Cuando quedó satisfecha con el resultado, abandonó la sala en busca de otra algo más jugosa. Resultaba interesante lo que había encontrado, pero no era lo que estaba buscando. El nombre de la siguiente renovó sus esperanzas: «Tábata Hide, alma de la ciudad». Entró con el mismo respeto con el que un fiel entra a un templo. En las paredes había todo tipo de material variado: un grabado del puerto de Boston en el siglo XVII, un diagrama de la nave Swallow, un mapamundi con las diferentes rutas que había tomado Tábata en sus dos trayectos transoceánicos, el primero desde Inglaterra hasta Barbados y el segundo desde Barbados hasta Boston, junto con el cómputo de la distancia total y el tiempo que había durado.
Había encendido de nuevo la Betacam y lo estaba grabando todo. Aquello se acercaba a su idea, pero todavía le faltaba algo. Al final lo encontró o, mejor dicho, casi se tropieza y lo tira al suelo; un pedestal en el centro de la sala, sobre el que descansaba el facsímil de un libro abierto por la mitad. Leyó rápidamente el texto impreso sobre el cuerpo del pedestal que, en su parte central, decía: «Trajo aquellas creencias de Inglaterra, pero no fue muy bien recibida.
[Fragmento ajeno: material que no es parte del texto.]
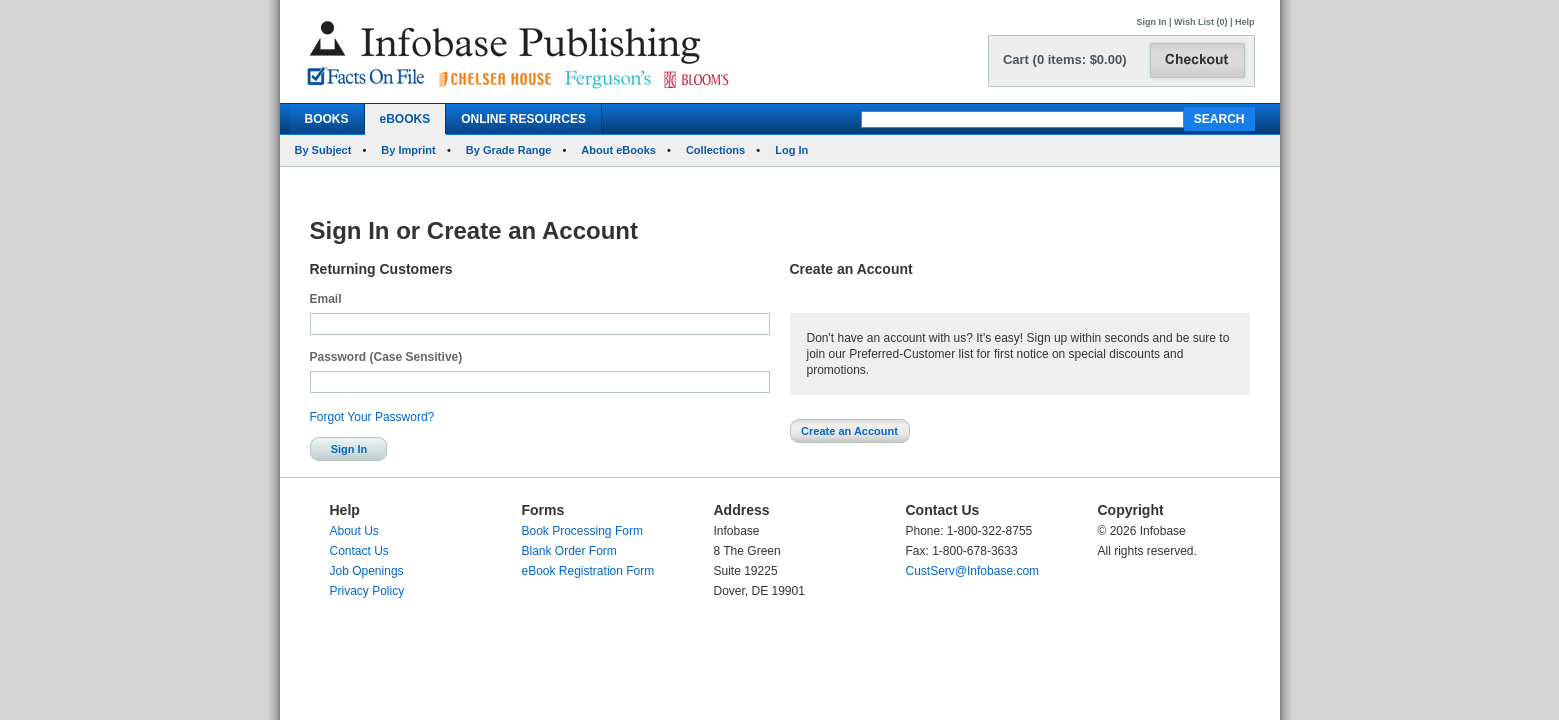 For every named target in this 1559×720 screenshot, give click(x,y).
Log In (791, 150)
Sufrió todo tipo de torturas infringidas por los puritanos de Boston hasta que conoció en prisión a Ezequiel Ernst, un historiador que la ayudó a conseguir la libertad». La etiqueta que había junto al libro rezaba: «La llegada del cuaquerismo al Nuevo Mundo: vida y legado de Tábata Hide. Autor: Ezequiel Ernst. Edición facsímil».
Maya volvió a mirar el libro. Eso era, ni más ni menos, lo que buscaba. La historia de aquella mujer contada por un contemporáneo a ella. Los remordimientos que sentía ante lo que estaba a punto de hacer se esfumaron al recordar el estado en el que habían dejado el museo y lo poco que se preocupaban por aquel patrimonio. Además, pensaba devolverlo. Simplemente lo tomaba prestado mientras durara su proceso de documentación. Debido a las escasas medidas de seguridad, solo tuvo que levantar la vitrina, cerrarlo y cogerlo. Nada que ver con aquella complicada sustitución que tuvo que hacer Indiana Jones con el Ídolo de Oro al principio de En busca del arca perdida. Lo cogió y punto, ni bola rodante, ni carrera ni nada.
Apagó la Betacam y salió de nuevo al hall con la idea de visitar alguna que otra sala. Entonces, un ruido proveniente del fondo la alertó. No estaba sola en el museo. Con el mayor sigilo que pudo, se dirigió a la entrada y salió por la misma puerta por la que había entrado. No parecían haberla descubierto aunque, entonces, el hecho de aparcar la furgoneta en la puerta no le pareció una idea demasiado brillante. No tenía madera de delincuente, eso estaba claro.
Sin tiempo a darle muchas más vueltas, se montó de nuevo en el vehículo, dejó en el asiento del copiloto la Betacam junto con su botín y arrancó.